• _Work request_: In the material below, find the line with "Summerville, South Carolina." and the line with "Organizers describe it as a three-day", then output those two lines and every line between them, exactly.

# # # # # # #

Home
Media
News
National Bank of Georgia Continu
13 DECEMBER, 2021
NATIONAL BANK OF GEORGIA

# # # # # # #

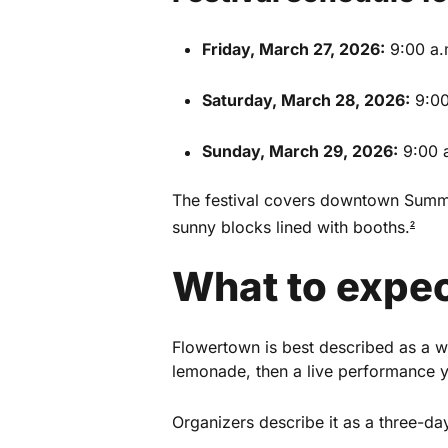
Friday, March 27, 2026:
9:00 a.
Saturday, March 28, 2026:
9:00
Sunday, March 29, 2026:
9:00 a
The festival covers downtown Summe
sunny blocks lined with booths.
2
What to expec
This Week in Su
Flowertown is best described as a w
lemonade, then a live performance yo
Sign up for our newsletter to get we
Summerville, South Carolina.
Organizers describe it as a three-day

# # # # # # #

• _Solution for this problem_:
Summerville, South Carolina.
Organizers describe it as a three-day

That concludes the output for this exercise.